**Exercise brief:**
Take each line below that has "Monday" and copy it.

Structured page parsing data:
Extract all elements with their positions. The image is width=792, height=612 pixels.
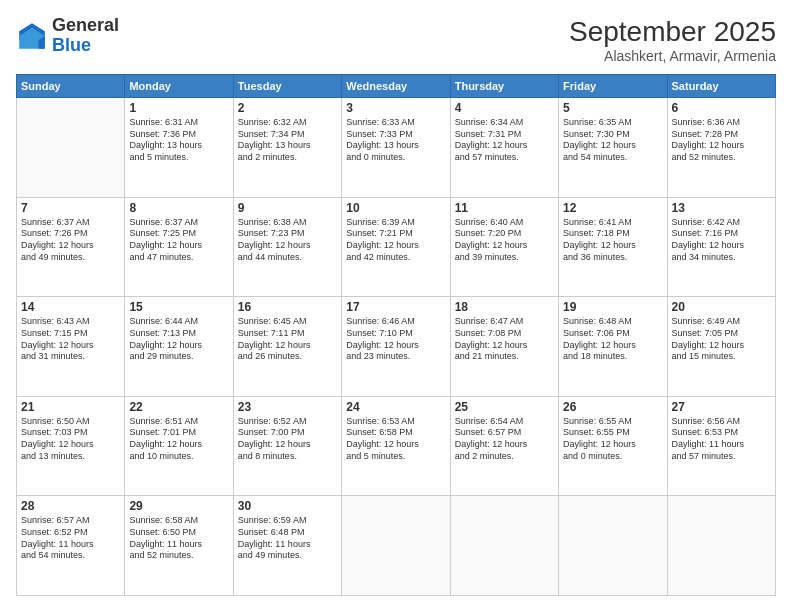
table-row: 28Sunrise: 6:57 AMSunset: 6:52 PMDayligh… (17, 496, 125, 596)
day-number: 18 (455, 300, 554, 314)
table-row: 10Sunrise: 6:39 AMSunset: 7:21 PMDayligh… (342, 197, 450, 297)
day-number: 21 (21, 400, 120, 414)
logo-general-text: General (52, 16, 119, 36)
table-row: 16Sunrise: 6:45 AMSunset: 7:11 PMDayligh… (233, 297, 341, 397)
cell-info: Sunrise: 6:51 AMSunset: 7:01 PMDaylight:… (129, 416, 228, 463)
day-number: 25 (455, 400, 554, 414)
day-number: 1 (129, 101, 228, 115)
cell-info: Sunrise: 6:55 AMSunset: 6:55 PMDaylight:… (563, 416, 662, 463)
table-row: 18Sunrise: 6:47 AMSunset: 7:08 PMDayligh… (450, 297, 558, 397)
table-row: 1Sunrise: 6:31 AMSunset: 7:36 PMDaylight… (125, 98, 233, 198)
day-number: 30 (238, 499, 337, 513)
table-row: 19Sunrise: 6:48 AMSunset: 7:06 PMDayligh… (559, 297, 667, 397)
cell-info: Sunrise: 6:34 AMSunset: 7:31 PMDaylight:… (455, 117, 554, 164)
cell-info: Sunrise: 6:57 AMSunset: 6:52 PMDaylight:… (21, 515, 120, 562)
table-row: 3Sunrise: 6:33 AMSunset: 7:33 PMDaylight… (342, 98, 450, 198)
day-number: 19 (563, 300, 662, 314)
table-row: 25Sunrise: 6:54 AMSunset: 6:57 PMDayligh… (450, 396, 558, 496)
col-saturday: Saturday (667, 75, 775, 98)
table-row: 17Sunrise: 6:46 AMSunset: 7:10 PMDayligh… (342, 297, 450, 397)
cell-info: Sunrise: 6:32 AMSunset: 7:34 PMDaylight:… (238, 117, 337, 164)
day-number: 12 (563, 201, 662, 215)
table-row: 5Sunrise: 6:35 AMSunset: 7:30 PMDaylight… (559, 98, 667, 198)
cell-info: Sunrise: 6:41 AMSunset: 7:18 PMDaylight:… (563, 217, 662, 264)
cell-info: Sunrise: 6:31 AMSunset: 7:36 PMDaylight:… (129, 117, 228, 164)
cell-info: Sunrise: 6:47 AMSunset: 7:08 PMDaylight:… (455, 316, 554, 363)
table-row: 15Sunrise: 6:44 AMSunset: 7:13 PMDayligh… (125, 297, 233, 397)
table-row: 26Sunrise: 6:55 AMSunset: 6:55 PMDayligh… (559, 396, 667, 496)
day-number: 23 (238, 400, 337, 414)
day-number: 16 (238, 300, 337, 314)
day-number: 29 (129, 499, 228, 513)
table-row: 30Sunrise: 6:59 AMSunset: 6:48 PMDayligh… (233, 496, 341, 596)
day-number: 13 (672, 201, 771, 215)
cell-info: Sunrise: 6:37 AMSunset: 7:25 PMDaylight:… (129, 217, 228, 264)
table-row: 6Sunrise: 6:36 AMSunset: 7:28 PMDaylight… (667, 98, 775, 198)
day-number: 10 (346, 201, 445, 215)
title-block: September 2025 Alashkert, Armavir, Armen… (569, 16, 776, 64)
cell-info: Sunrise: 6:46 AMSunset: 7:10 PMDaylight:… (346, 316, 445, 363)
cell-info: Sunrise: 6:39 AMSunset: 7:21 PMDaylight:… (346, 217, 445, 264)
col-thursday: Thursday (450, 75, 558, 98)
table-row (342, 496, 450, 596)
calendar-header-row: Sunday Monday Tuesday Wednesday Thursday… (17, 75, 776, 98)
table-row: 21Sunrise: 6:50 AMSunset: 7:03 PMDayligh… (17, 396, 125, 496)
day-number: 26 (563, 400, 662, 414)
calendar-week-row: 28Sunrise: 6:57 AMSunset: 6:52 PMDayligh… (17, 496, 776, 596)
cell-info: Sunrise: 6:45 AMSunset: 7:11 PMDaylight:… (238, 316, 337, 363)
day-number: 11 (455, 201, 554, 215)
table-row: 13Sunrise: 6:42 AMSunset: 7:16 PMDayligh… (667, 197, 775, 297)
calendar-week-row: 21Sunrise: 6:50 AMSunset: 7:03 PMDayligh… (17, 396, 776, 496)
table-row (450, 496, 558, 596)
table-row: 4Sunrise: 6:34 AMSunset: 7:31 PMDaylight… (450, 98, 558, 198)
table-row (559, 496, 667, 596)
table-row: 22Sunrise: 6:51 AMSunset: 7:01 PMDayligh… (125, 396, 233, 496)
table-row: 11Sunrise: 6:40 AMSunset: 7:20 PMDayligh… (450, 197, 558, 297)
cell-info: Sunrise: 6:42 AMSunset: 7:16 PMDaylight:… (672, 217, 771, 264)
cell-info: Sunrise: 6:36 AMSunset: 7:28 PMDaylight:… (672, 117, 771, 164)
logo-text: General Blue (52, 16, 119, 56)
header: General Blue September 2025 Alashkert, A… (16, 16, 776, 64)
table-row: 14Sunrise: 6:43 AMSunset: 7:15 PMDayligh… (17, 297, 125, 397)
table-row: 27Sunrise: 6:56 AMSunset: 6:53 PMDayligh… (667, 396, 775, 496)
cell-info: Sunrise: 6:52 AMSunset: 7:00 PMDaylight:… (238, 416, 337, 463)
location-subtitle: Alashkert, Armavir, Armenia (569, 48, 776, 64)
cell-info: Sunrise: 6:40 AMSunset: 7:20 PMDaylight:… (455, 217, 554, 264)
col-wednesday: Wednesday (342, 75, 450, 98)
day-number: 8 (129, 201, 228, 215)
cell-info: Sunrise: 6:48 AMSunset: 7:06 PMDaylight:… (563, 316, 662, 363)
logo: General Blue (16, 16, 119, 56)
cell-info: Sunrise: 6:54 AMSunset: 6:57 PMDaylight:… (455, 416, 554, 463)
cell-info: Sunrise: 6:37 AMSunset: 7:26 PMDaylight:… (21, 217, 120, 264)
cell-info: Sunrise: 6:35 AMSunset: 7:30 PMDaylight:… (563, 117, 662, 164)
cell-info: Sunrise: 6:38 AMSunset: 7:23 PMDaylight:… (238, 217, 337, 264)
table-row: 9Sunrise: 6:38 AMSunset: 7:23 PMDaylight… (233, 197, 341, 297)
calendar-week-row: 7Sunrise: 6:37 AMSunset: 7:26 PMDaylight… (17, 197, 776, 297)
day-number: 27 (672, 400, 771, 414)
calendar-week-row: 1Sunrise: 6:31 AMSunset: 7:36 PMDaylight… (17, 98, 776, 198)
day-number: 28 (21, 499, 120, 513)
day-number: 9 (238, 201, 337, 215)
day-number: 24 (346, 400, 445, 414)
day-number: 20 (672, 300, 771, 314)
table-row: 2Sunrise: 6:32 AMSunset: 7:34 PMDaylight… (233, 98, 341, 198)
logo-icon (16, 20, 48, 52)
table-row (667, 496, 775, 596)
calendar-week-row: 14Sunrise: 6:43 AMSunset: 7:15 PMDayligh… (17, 297, 776, 397)
day-number: 14 (21, 300, 120, 314)
calendar-table: Sunday Monday Tuesday Wednesday Thursday… (16, 74, 776, 596)
table-row: 7Sunrise: 6:37 AMSunset: 7:26 PMDaylight… (17, 197, 125, 297)
table-row (17, 98, 125, 198)
logo-blue-text: Blue (52, 36, 119, 56)
day-number: 7 (21, 201, 120, 215)
cell-info: Sunrise: 6:56 AMSunset: 6:53 PMDaylight:… (672, 416, 771, 463)
col-friday: Friday (559, 75, 667, 98)
cell-info: Sunrise: 6:43 AMSunset: 7:15 PMDaylight:… (21, 316, 120, 363)
col-monday: Monday (125, 75, 233, 98)
cell-info: Sunrise: 6:44 AMSunset: 7:13 PMDaylight:… (129, 316, 228, 363)
day-number: 17 (346, 300, 445, 314)
table-row: 29Sunrise: 6:58 AMSunset: 6:50 PMDayligh… (125, 496, 233, 596)
table-row: 23Sunrise: 6:52 AMSunset: 7:00 PMDayligh… (233, 396, 341, 496)
cell-info: Sunrise: 6:53 AMSunset: 6:58 PMDaylight:… (346, 416, 445, 463)
month-title: September 2025 (569, 16, 776, 48)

**Task result:**
calendar-header-row: Sunday Monday Tuesday Wednesday Thursday… (17, 75, 776, 98)
calendar-table: Sunday Monday Tuesday Wednesday Thursday… (16, 74, 776, 596)
col-monday: Monday (125, 75, 233, 98)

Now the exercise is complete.